Le berceau de l’humanité réfractaire à la démocratie ? Inepte.

Non content d’afficher un mépris monarchique envers le libre arbitre de ses compatriotes, ABO alimente, par son coup de force, une thèse très en vogue en Occident : le berceau de l’humanité serait par essence réfractaire à la démocratie. Raccourci inepte, anéanti par les faits. Pour s’en tenir à l’ancien pré carré français, le Sénégal a connu depuis le début du millénaire deux alternances maîtrisées. En 2000, lorsque le socialiste Abdou Diouf, devancé dans les urnes par Abdoulaye Wade, désavoue les desseins frauduleux des faucons de son entourage pour féliciter son tombeur et lui céder le sceptre républicain. Puis, en 2012, quand le même Wade, libéral tenté un temps par la chimère de la succession dynastique, s’efface devant son vainqueur, Macky Sall. De même, en mars dernier, le Bénin – autrefois Dahomey – voit le locataire de la présidence s’effacer au terme de son second mandat, conformément à la loi fondamentale, puis le magnat du coton Patrice Talon terrasser à la faveur d’un ballottage le banquier d’affaires et Premier ministre Lionel Zinsou. Episode terni, il est vrai, par l’emprise de l’argent-roi sur les joutes électorales. Au passage, ces deux exemples mettent en évidence l’inanité d’un autre à-peu-près, selon lequel l’Afrique francophone souffrirait en l’espèce d’un déficit de maturité par rapport à sa soeur anglophone. Si le Ghana peut se prévaloir d’un parcours plus qu’honorable, le Zimbabwe de l’ubuesque nonagénaire Robert Mugabe piétine la liberté de conscience et d’expression avec une opiniâtreté de pachyderme. Quant à l’Ouganda, il hésite entre le caporalisme de Yoweri Museveni – cinquième quinquennat consécutif en cours – et le zèle messianique de son épouse Janet.

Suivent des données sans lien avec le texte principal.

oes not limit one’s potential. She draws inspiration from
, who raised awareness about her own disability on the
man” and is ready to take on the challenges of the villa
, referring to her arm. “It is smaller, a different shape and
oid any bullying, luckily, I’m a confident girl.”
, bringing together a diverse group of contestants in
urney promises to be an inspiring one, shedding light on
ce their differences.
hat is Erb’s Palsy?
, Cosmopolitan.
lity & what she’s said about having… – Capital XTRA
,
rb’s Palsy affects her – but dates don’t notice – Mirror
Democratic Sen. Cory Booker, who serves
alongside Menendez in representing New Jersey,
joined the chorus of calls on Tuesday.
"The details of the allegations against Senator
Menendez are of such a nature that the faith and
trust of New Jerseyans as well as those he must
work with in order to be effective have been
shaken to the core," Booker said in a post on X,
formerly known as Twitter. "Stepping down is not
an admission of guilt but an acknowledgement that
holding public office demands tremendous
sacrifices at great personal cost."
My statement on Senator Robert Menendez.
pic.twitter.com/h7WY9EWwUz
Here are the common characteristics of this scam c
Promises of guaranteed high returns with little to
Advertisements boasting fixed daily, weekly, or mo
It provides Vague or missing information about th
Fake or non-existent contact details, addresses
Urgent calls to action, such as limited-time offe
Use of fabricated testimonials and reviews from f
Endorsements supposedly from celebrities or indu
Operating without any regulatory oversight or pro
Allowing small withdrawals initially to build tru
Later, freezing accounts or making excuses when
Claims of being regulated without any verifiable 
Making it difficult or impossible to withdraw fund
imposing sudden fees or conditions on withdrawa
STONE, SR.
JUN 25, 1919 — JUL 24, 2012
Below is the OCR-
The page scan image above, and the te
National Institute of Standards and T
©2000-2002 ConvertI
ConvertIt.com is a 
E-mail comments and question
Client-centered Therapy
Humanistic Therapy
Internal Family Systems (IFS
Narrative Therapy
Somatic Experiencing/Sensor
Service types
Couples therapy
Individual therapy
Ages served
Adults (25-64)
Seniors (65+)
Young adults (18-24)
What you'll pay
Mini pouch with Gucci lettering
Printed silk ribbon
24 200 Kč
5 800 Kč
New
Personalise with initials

Ali Bongo Ondimba, le président gabonais réélu, le 1er septembre.
Ali Bongo Ondimba, le président gabonais réélu, le 1er septembre.© SDP

Tous freins serrés, ces vétérans retardent l’échéance, à l’instar de leurs pairs d’Afrique centrale. Là, les cancres ne manquent pas. Outre le Gabon de la Bongo Inc., on compte le Congo-Brazzaville de Denis Sassou-Nguesso, trente-deux ans de pouvoir au compteur, reconduit voilà six mois au détour d’une parodie de scrutin. Sa voisine, la République démocratique du Congo, ne vaut guère mieux. Porté aux commandes de l’ex-Zaïre en 2001, au lendemain de l’assassinat de son père, Joseph Kabila s’ingénie à différer la séquence isoloirs, fixée par la loi au mois de décembre prochain. Au Cameroun, enfin, Paul Biya, seul maître à bord depuis 1982, a asséché le marigot des prétendants réels ou supposés, volontiers livrés aux serres de l’Epervier, nom de code d’une campagne anticorruption à usages multiples. Y aurait-il une malédiction géographique, voire culturelle ? Hypothèse trop simpliste pour être honnête. En revanche, ces nations ont en commun d’être pourvues d’un imposant pactole pétrolier, minéral ou forestier. Magots propices à l’essor de comportements rentiers et clientélistes. Perpétuer à tout prix les privilèges confisqués : telle est l’obsession.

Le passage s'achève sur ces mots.